I admit, I frittered away my time gizoogling the twitter feeds of stiff-upper-lipped toffs. It was fun to chuckle at the contrast between their normal tweets and this faux-vernacular. Perhaps that's because it highlights the false airs in how they usually communicate?

Here’s an extract from David Cameron’s 2012 Conservative Party Conference speech:

As Prime Minista it has fallen ta me ta say some hard thangs n' ta muthafuckin help our ghetto grill some hard truths fo' realz. All of mah adult life, whatever tha difficulties, tha British playas have at least been Kool & Tha Gang bout one thing. Our thugged-out asses have thought we can pay our way.

And even better, Karl Marx’s Communist Manifesto in all its glory:

A spectre is hustlin Europe — tha spectre of communizzle fo' realz. All tha powerz of oldschool Europe have entered tha fuck into a holy alliance to exorcise dis spectre: Pimp n' Tsar, Metternich n' Guizot, French Radicals n' German five-o-spies.

Owen Jones had posted links to these on twitter, but after reading some of the responses to him, it made me think again:

Matt has a point. Rappers don’t even sound like this anymore. Maybe Snoop Lion (née Snoop Dogg) did back in 1994. And fair enough, if you don’t speak "ghetto", and no one ever mocks or pigeonholes you for not being able to speak “proper”, it makes you giggle.

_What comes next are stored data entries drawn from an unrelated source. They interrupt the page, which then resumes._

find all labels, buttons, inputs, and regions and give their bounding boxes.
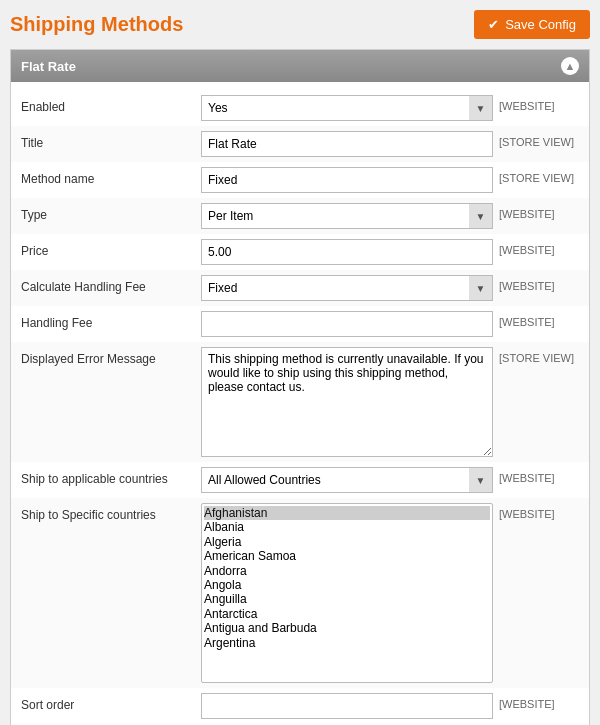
field-label: Calculate Handling Fee	[21, 275, 201, 294]
field-label: Method name	[21, 167, 201, 186]
scope-label: [WEBSITE]	[499, 275, 579, 292]
field-control: [WEBSITE]	[201, 693, 579, 719]
field-label: Sort order	[21, 693, 201, 712]
ship-to-applicable-countries-select[interactable]: All Allowed CountriesSpecific Countries	[201, 467, 493, 493]
form-row: Sort order[WEBSITE]	[11, 688, 589, 724]
field-label: Title	[21, 131, 201, 150]
form-table: EnabledYesNo▼[WEBSITE]Title[STORE VIEW]M…	[11, 82, 589, 725]
price-input[interactable]	[201, 239, 493, 265]
field-control: YesNo▼[WEBSITE]	[201, 95, 579, 121]
section-title: Flat Rate	[21, 59, 76, 74]
field-control: [WEBSITE]	[201, 311, 579, 337]
form-row: Method name[STORE VIEW]	[11, 162, 589, 198]
page-title: Shipping Methods	[10, 13, 183, 36]
scope-label: [STORE VIEW]	[499, 131, 579, 148]
field-control: AfghanistanAlbaniaAlgeriaAmerican SamoaA…	[201, 503, 579, 683]
scope-label: [WEBSITE]	[499, 95, 579, 112]
enabled-select[interactable]: YesNo	[201, 95, 493, 121]
title-input[interactable]	[201, 131, 493, 157]
save-icon: ✔	[488, 17, 499, 32]
field-control: [STORE VIEW]	[201, 131, 579, 157]
scope-label: [STORE VIEW]	[499, 167, 579, 184]
form-row: Title[STORE VIEW]	[11, 126, 589, 162]
form-row: Calculate Handling FeeFixedPercent▼[WEBS…	[11, 270, 589, 306]
displayed-error-message-textarea[interactable]: This shipping method is currently unavai…	[201, 347, 493, 457]
save-button-label: Save Config	[505, 17, 576, 32]
flat-rate-section: Flat Rate ▲ EnabledYesNo▼[WEBSITE]Title[…	[10, 49, 590, 725]
form-row: TypePer ItemPer Order▼[WEBSITE]	[11, 198, 589, 234]
handling-fee-input[interactable]	[201, 311, 493, 337]
method-name-input[interactable]	[201, 167, 493, 193]
calculate-handling-fee-select[interactable]: FixedPercent	[201, 275, 493, 301]
select-wrapper: FixedPercent▼	[201, 275, 493, 301]
scope-label: [WEBSITE]	[499, 467, 579, 484]
form-row: Displayed Error MessageThis shipping met…	[11, 342, 589, 462]
form-row: Ship to applicable countriesAll Allowed …	[11, 462, 589, 498]
select-wrapper: YesNo▼	[201, 95, 493, 121]
scope-label: [WEBSITE]	[499, 693, 579, 710]
field-label: Price	[21, 239, 201, 258]
scope-label: [WEBSITE]	[499, 203, 579, 220]
scope-label: [WEBSITE]	[499, 503, 579, 520]
type-select[interactable]: Per ItemPer Order	[201, 203, 493, 229]
ship-to-specific-countries-multiselect[interactable]: AfghanistanAlbaniaAlgeriaAmerican SamoaA…	[201, 503, 493, 683]
save-config-button[interactable]: ✔ Save Config	[474, 10, 590, 39]
field-control: [WEBSITE]	[201, 239, 579, 265]
field-control: Per ItemPer Order▼[WEBSITE]	[201, 203, 579, 229]
select-wrapper: Per ItemPer Order▼	[201, 203, 493, 229]
field-control: All Allowed CountriesSpecific Countries▼…	[201, 467, 579, 493]
select-wrapper: All Allowed CountriesSpecific Countries▼	[201, 467, 493, 493]
field-label: Displayed Error Message	[21, 347, 201, 366]
page-wrapper: Shipping Methods ✔ Save Config Flat Rate…	[0, 0, 600, 725]
scope-label: [WEBSITE]	[499, 311, 579, 328]
field-label: Handling Fee	[21, 311, 201, 330]
page-header: Shipping Methods ✔ Save Config	[10, 10, 590, 39]
field-label: Ship to Specific countries	[21, 503, 201, 522]
form-row: Price[WEBSITE]	[11, 234, 589, 270]
field-control: [STORE VIEW]	[201, 167, 579, 193]
sort-order-input[interactable]	[201, 693, 493, 719]
field-label: Type	[21, 203, 201, 222]
field-label: Ship to applicable countries	[21, 467, 201, 486]
field-control: FixedPercent▼[WEBSITE]	[201, 275, 579, 301]
scope-label: [STORE VIEW]	[499, 347, 579, 364]
form-row: Ship to Specific countriesAfghanistanAlb…	[11, 498, 589, 688]
scope-label: [WEBSITE]	[499, 239, 579, 256]
multiselect-wrapper: AfghanistanAlbaniaAlgeriaAmerican SamoaA…	[201, 503, 493, 683]
collapse-icon[interactable]: ▲	[561, 57, 579, 75]
field-label: Enabled	[21, 95, 201, 114]
form-row: Handling Fee[WEBSITE]	[11, 306, 589, 342]
section-header[interactable]: Flat Rate ▲	[11, 50, 589, 82]
form-row: EnabledYesNo▼[WEBSITE]	[11, 90, 589, 126]
field-control: This shipping method is currently unavai…	[201, 347, 579, 457]
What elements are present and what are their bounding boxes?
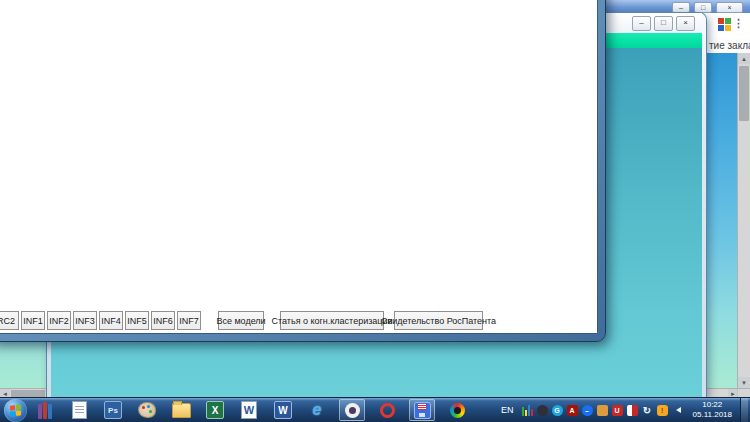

But do we find mashing up intellectual texts with “rapper speak” funny because the latter is of no worth and sounds stupid? Jeremy Paxman interviewing Dizzee Rascal on Newsnight, anyone? I hate to be po-faced about this, but it’s easy to see why it’s a bit off. It is cringeworthy to see political commentators sharing links to “rap speak” and trying to be down with the kidz; and worse still when you know that it’s just a white web guy using algorithms to generate the translations in the first place.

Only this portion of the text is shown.